Multiple times, the wage compensation survey and classification study, which the town commissioned for $32,500 last year, came up in discussion, especially concerning the fact that it’s not yet complete.

The concern generally was that the town should know exactly what will be needed financially by the town to make its employees whole before deciding on a tax rate, but Saleh pointed out that, regardless of the final figure, the town knows what’s coming eventually.

“(The) study as how I see it, even if we push the tax rate option another week or two, you have an idea of what needs to be done with wage study,” Saleh said.

Tyndall said the study is not “in its final draft” and that the town likely won’t be ready to implement its conclusions until closer to the start of FY24 if not a month or two after that.

“That needs to be a public discussion, concerning this wage study,” Councilmember Dean Burrell said. “I believe that wholeheartedly. It is not a secret and it needs to be shared.”

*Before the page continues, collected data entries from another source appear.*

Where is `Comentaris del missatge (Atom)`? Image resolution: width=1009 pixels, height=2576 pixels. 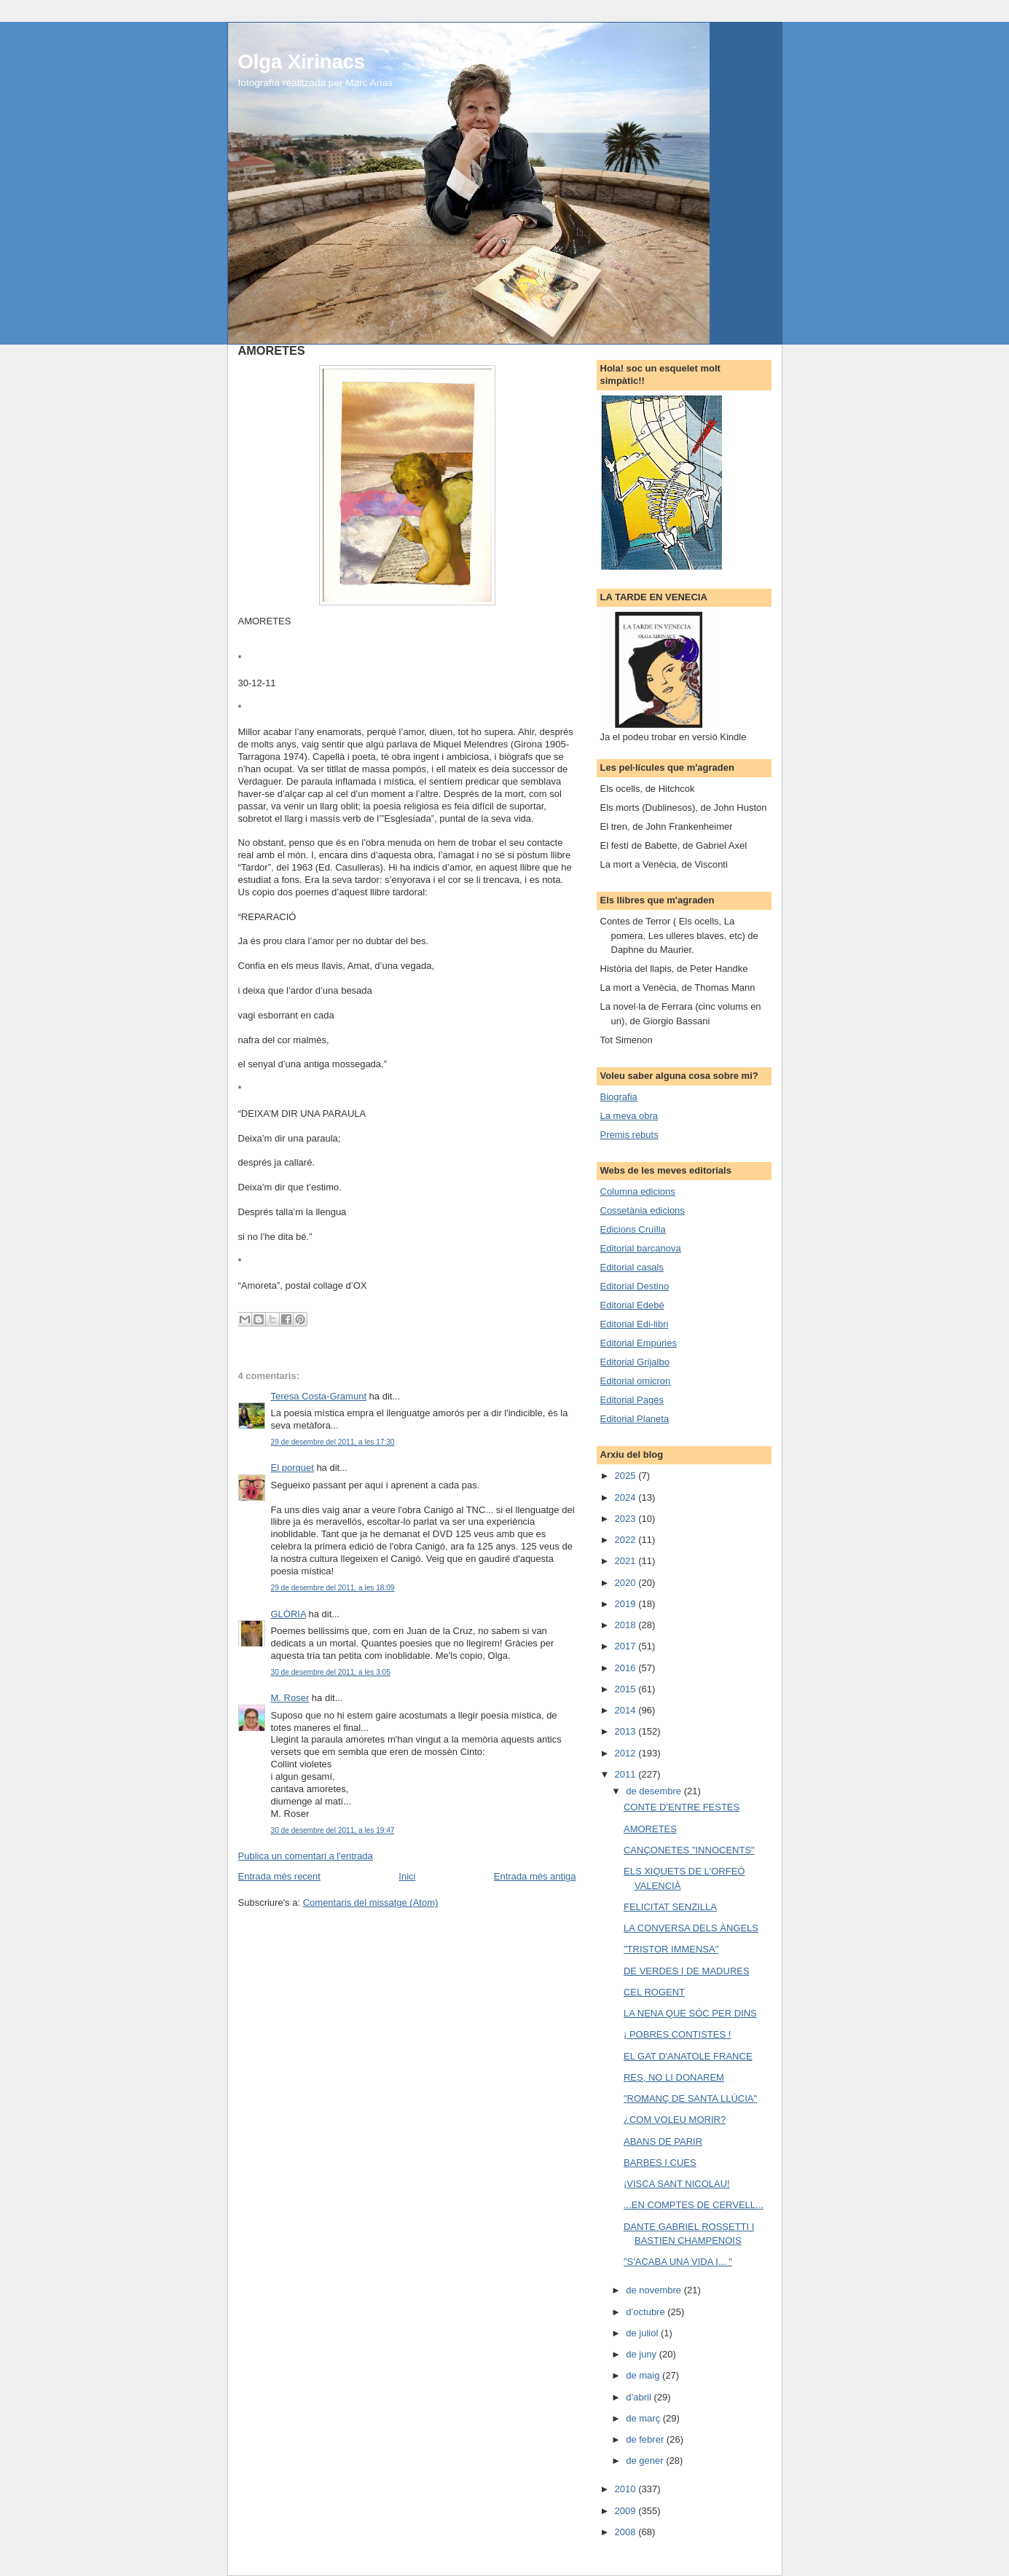 Comentaris del missatge (Atom) is located at coordinates (371, 1902). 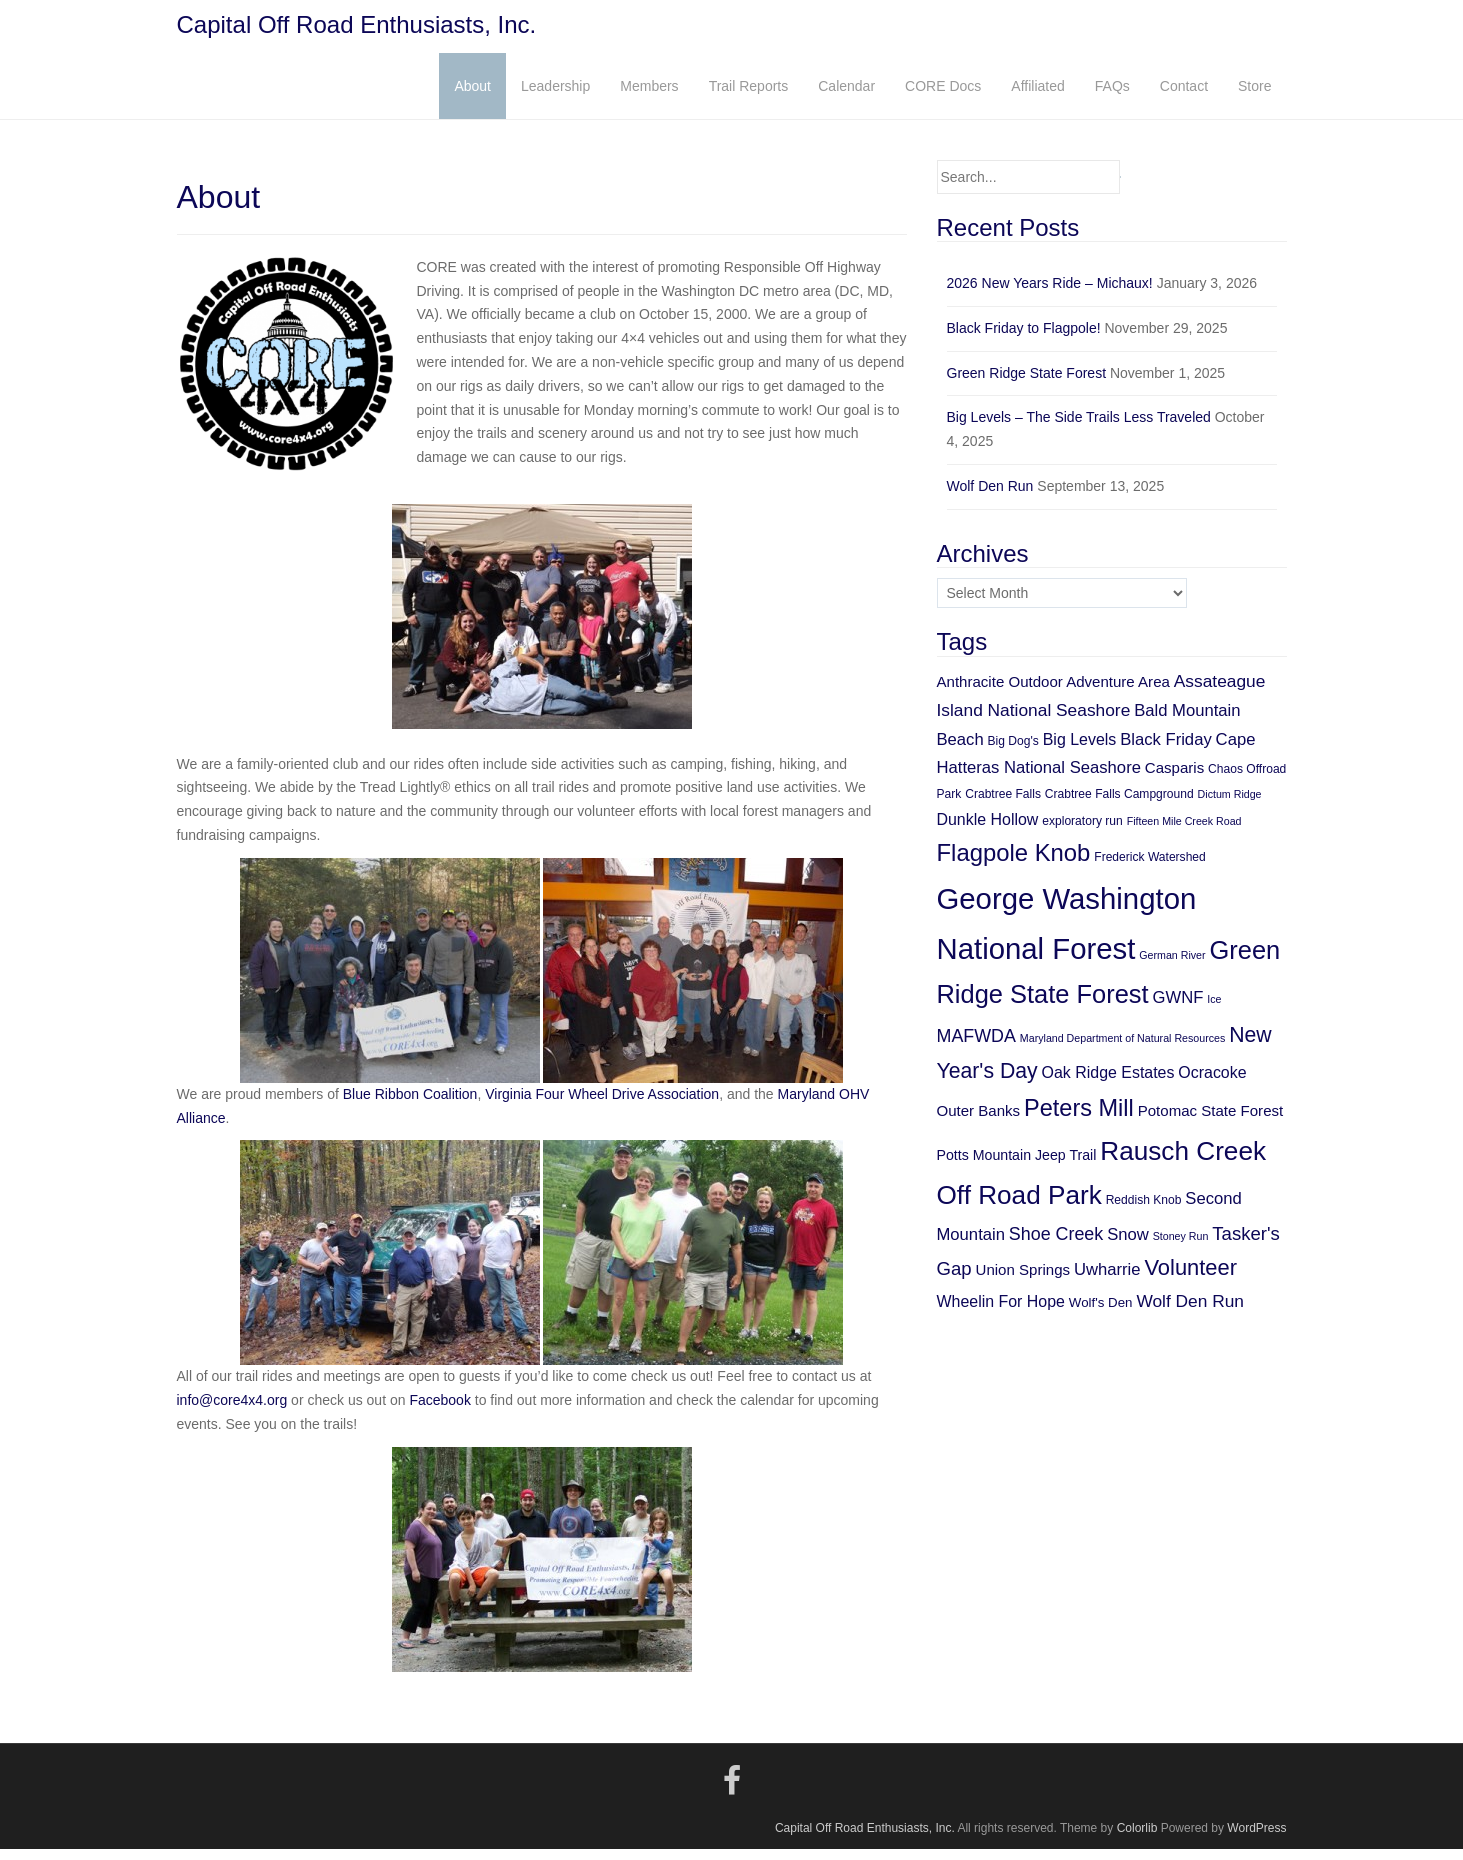 The height and width of the screenshot is (1860, 1463). Describe the element at coordinates (1172, 966) in the screenshot. I see `German River [German River (4 items)]` at that location. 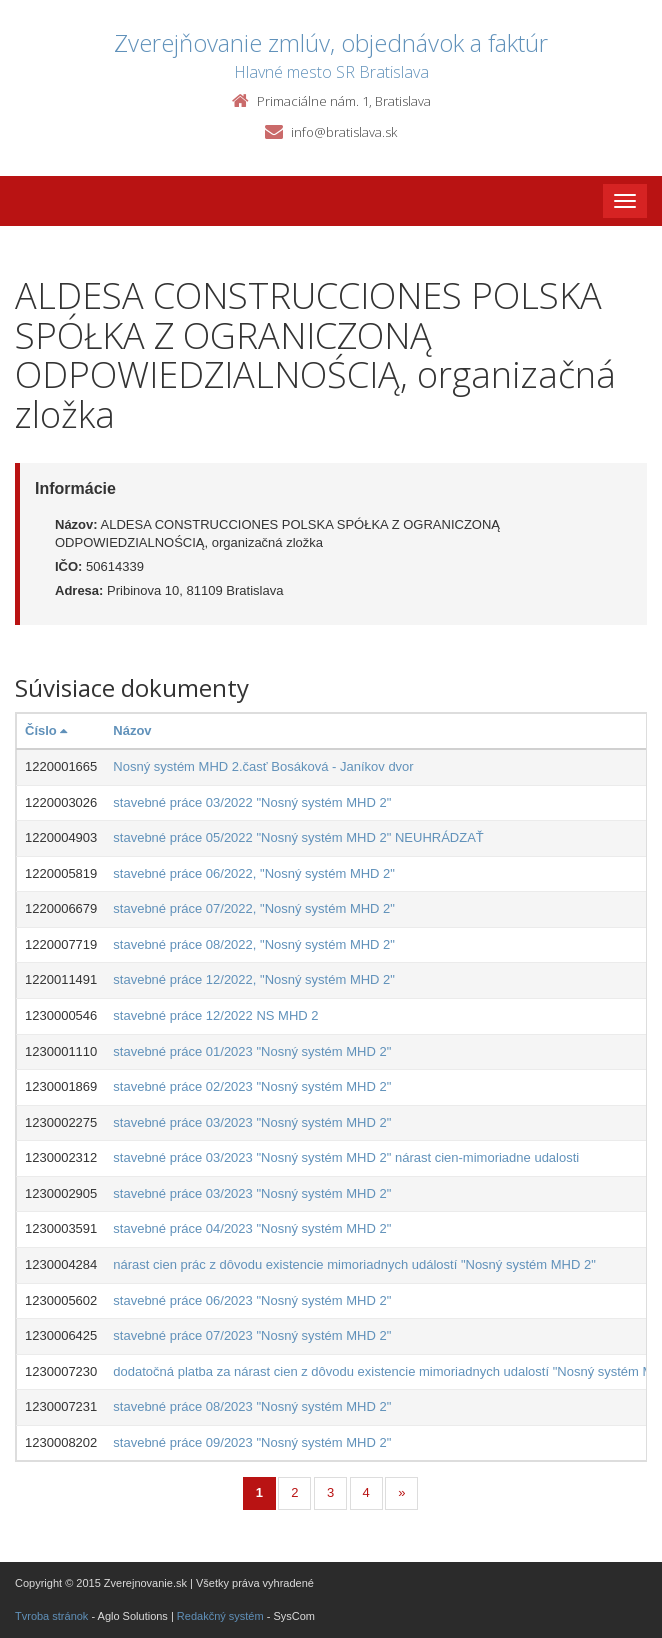 This screenshot has height=1638, width=662. Describe the element at coordinates (132, 730) in the screenshot. I see `Názov` at that location.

“I do realize … that we’re not trying to keep it a secret but at the same time it needs to be shared and folks need to know publicly what we’re looking at and the direction we’re trying to grow.”

Later, Saleh stressed again, there is no point in delaying wage increases when the town knows it’ll need to happen eventually.

“I hear the wage study a lot,” she said. “Even if we removed it and there was no increase, it would come and we would have to adjust the budget. Where’s the good in this? We’re back to square A.”

She and Tyndall both made the same point for using any kind of contingency money for yearly expenses.

And Tyndall shared that he’s heard from multiple department heads that they sometimes go home at night wondering how they’re going to keep their department running with current funding levels.

Councilmember Steve Green twice moved to adopt an 83-cent tax rate, with both motions failing. At that rate, he said the increase on a $400,000 property would be roughly $5 per month or $60 per year.

He also pointed out that a 1.5-cent increase pales in comparison to what the town did in 2019 when it raised the tax rate to 80 cents from a 68-cent levy.

“I don’t want to be back in (that) position (down the road),” Green said.

Councilmember Shaneka Nichols, who supported a failed motion by Orris to preserve the current 81.5-cent rate, said that she doesn’t want the situation to get to that point, either, but he’s talking from a frame of reference that is simply a non-starter for some Berlin residents.

“In District 3, $400,000 is laughable for most of, the majority of, the residents in my district,” she said. “I don’t say 81.5 (cents) to go against the grain … My biggest fear has always been to be in that spot where the prior council found themselves a few years back.

“But there are people who can’t afford to pay for their flipping (basic expenses), let alone an increase of $60 per year. That takes us back to where we are where people who have been here their entire lives can’t afford to stay.”

Even with the increase, Berlin’s tax is still at least a couple of cents below the tax rates for other municipalities in the region. Crisfield, Fruitland, Pocomoke City, Princess Anne, Salisbury and Snow Hill were all at least 86 cents. Pocomoke’s tax rate was 94 cents last fiscal year.

The town found itself in the unenviable position of dealing with a considerable gap between revenues and expenses this spring while looking to address multiple high-priority — and expensive — projects that have long plagued residents and town employees.

There are considerable stormwater drainage issues that the town is finally addressing. Earlier this year the town entered into the state’s Law Enforcement Officer Pension System (LEOPS) to make the town competitive in the region and stop the hemorrhaging of experienced officers and recruits alike to greener pastures. The town is now looking to do the same thing for the rest of its employees.

All the while, Berlin is mulling how to grow its business district.

Looking toward the future, essentially, an 81.5-cent property tax became wishful thinking in the face of ambition.

The next step for the town will be confirming the budget.